This is essential knowledge for understanding Go's strengths and limitations at a fundamental level.
How It Works Internally¶
From Source Code to Running Program¶
When you run go build main.go, here is what happens step by step:
- Source code — Your
.gofiles - Lexer/Parser — Tokenizes source, builds Abstract Syntax Tree (AST)

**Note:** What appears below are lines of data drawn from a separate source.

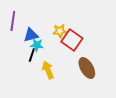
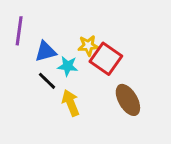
cyan star: (37, 45) -> (68, 66), moved
black line: (32, 55) -> (47, 81), turned -64

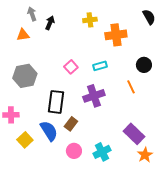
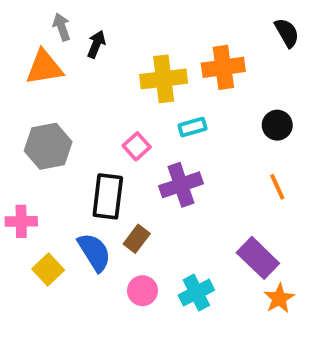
yellow cross: (90, 20) -> (164, 79), moved, size x1.6
orange triangle: (23, 35) -> (44, 67), size x1.5
pink square: (71, 67) -> (137, 146), moved
orange line: (131, 87) -> (277, 187), moved

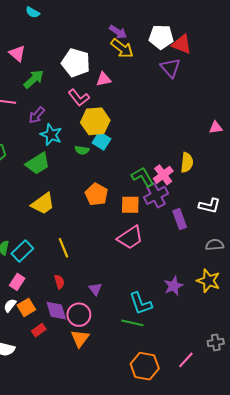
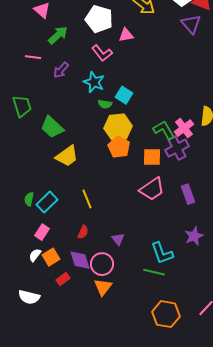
yellow hexagon: (95, 121) -> (118, 127), moved
cyan star: (51, 135) -> (94, 82), moved
green trapezoid: (38, 164) -> (52, 127), moved, turned 75
purple rectangle: (180, 219) -> (188, 194), moved
red semicircle: (59, 282) -> (83, 232), turned 40

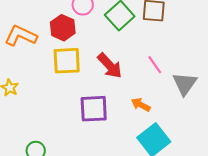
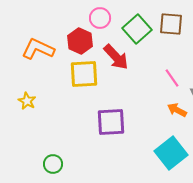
red arrow: (110, 66) -> (116, 57), moved
orange arrow: (141, 105) -> (177, 110), moved

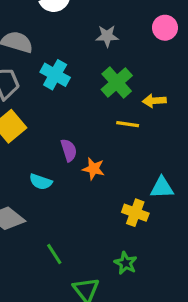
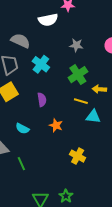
purple semicircle: (69, 150) -> (42, 100), moved
cyan triangle: (162, 188) -> (93, 117), moved
green line: (54, 254) -> (21, 164), moved
green star: (126, 263) -> (66, 196), moved

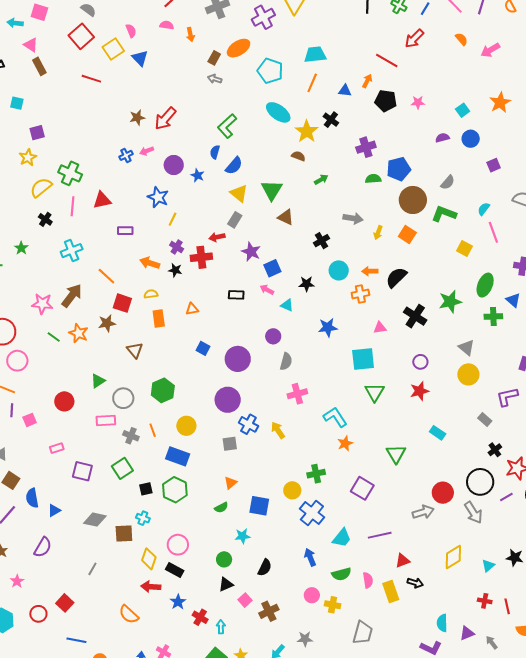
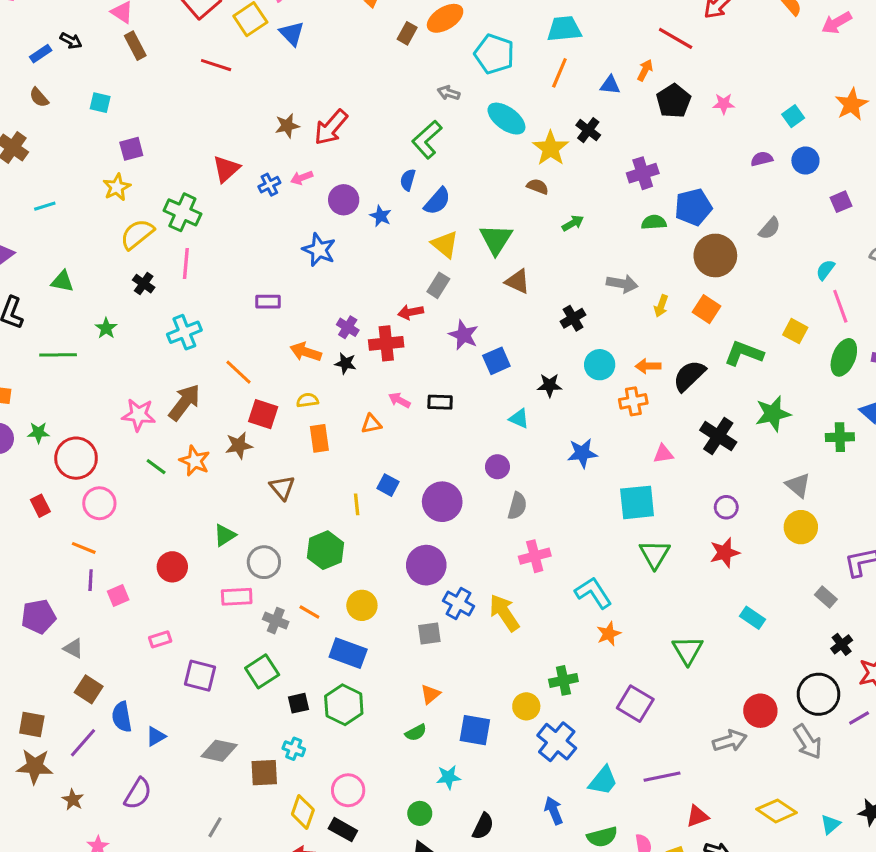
gray arrow: (215, 79) -> (449, 93), moved
black pentagon: (386, 101) -> (674, 101), turned 30
red triangle: (102, 200) -> (226, 169), moved, turned -30
green L-shape: (444, 214) -> (744, 353), moved
yellow line: (173, 219) -> (357, 504), moved, turned -32
green ellipse: (485, 285) -> (844, 357), moved
pink arrow: (267, 290) -> (399, 400), moved
orange line: (153, 430) -> (309, 612), turned -40
yellow arrow: (278, 430) -> (504, 613), size x1.4
yellow diamond: (453, 557) -> (777, 811), turned 65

- Type checking — Verifies types, resolves names, checks interfaces
- SSA generation — Converts AST to Static Single Assignment form
- Optimization passes — Dead code elimination, inlining, escape analysis
- Machine code generation — Architecture-specific code (amd64, arm64)

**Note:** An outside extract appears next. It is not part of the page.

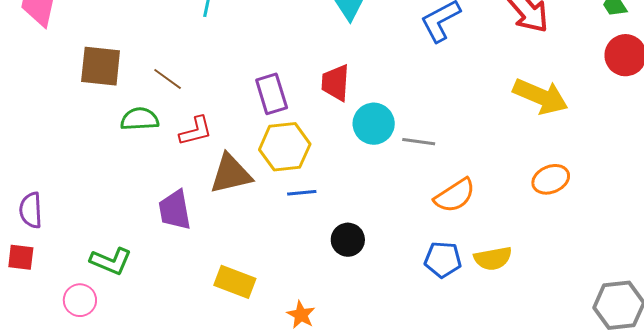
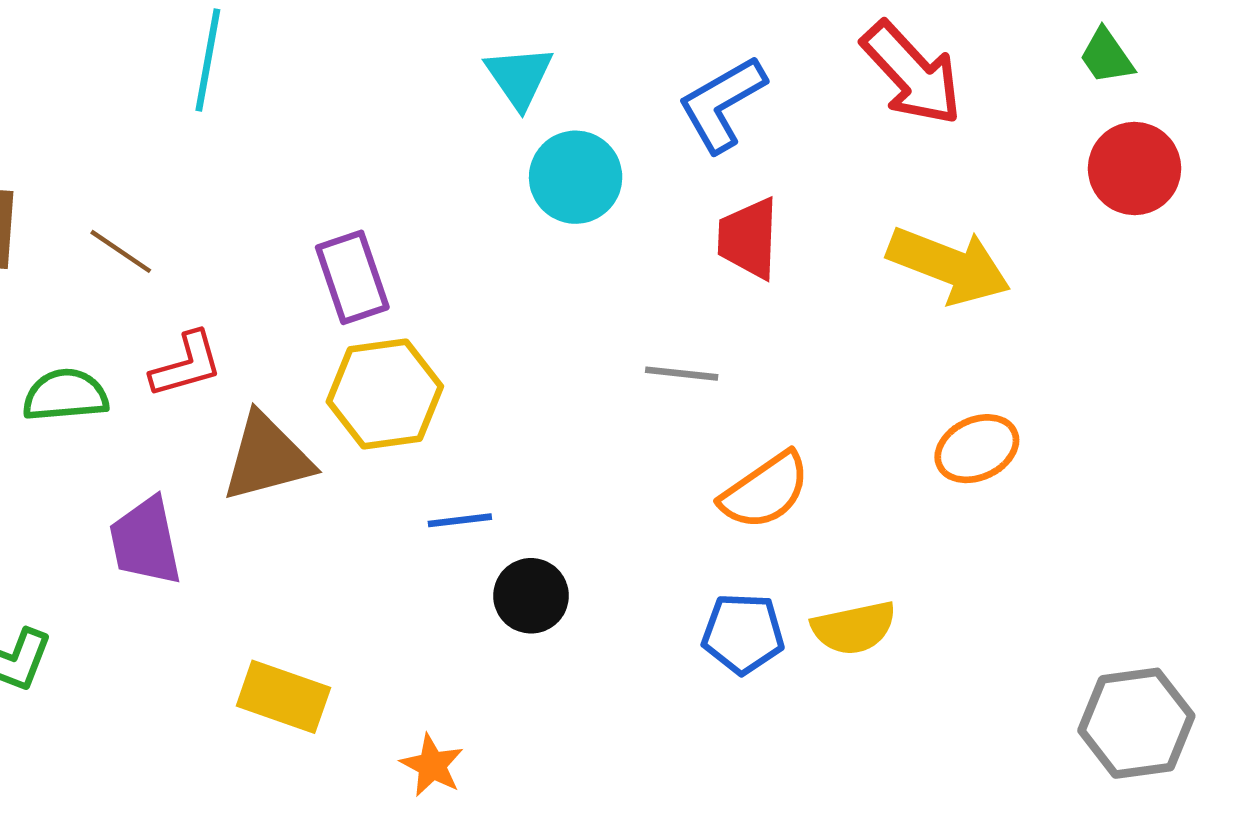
red trapezoid: (336, 83) -> (748, 238), moved
green semicircle: (140, 119) -> (65, 395), moved
cyan circle: (374, 124) -> (576, 177), moved
blue line: (302, 193) -> (460, 520), moved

- Linker — Combines object files, embeds Go runtime, produces final binary
- Runtime initialization — Sets up scheduler, GC, stacks at program start
Why Go Compiles Fast¶
Go's fast compilation is not accidental — it is the result of deliberate design decisions:
- No header files: Go parses only the source files in the current package and the exported symbols of imported packages (from
.afiles) - Import graph is a DAG: No circular imports allowed, enabling parallel compilation
- Simple grammar: Only 25 keywords, no ambiguous syntax (e.g., no angle brackets for generics — uses
[T any]) - Package-level compilation: Each package is compiled independently, enabling caching (
go build -cache) - Unused imports are errors: The compiler never parses code that is not needed
Runtime Deep Dive¶
The Go Runtime: What It Does¶
The Go runtime is a library linked into every Go binary. It manages: - Goroutine scheduler (M:N scheduling) - Garbage collector (concurrent, tri-color mark-and-sweep) - Memory allocator (tcmalloc-inspired, per-P caches) - Stack management (growable stacks, copying collector for stacks) - Network poller (epoll/kqueue integration)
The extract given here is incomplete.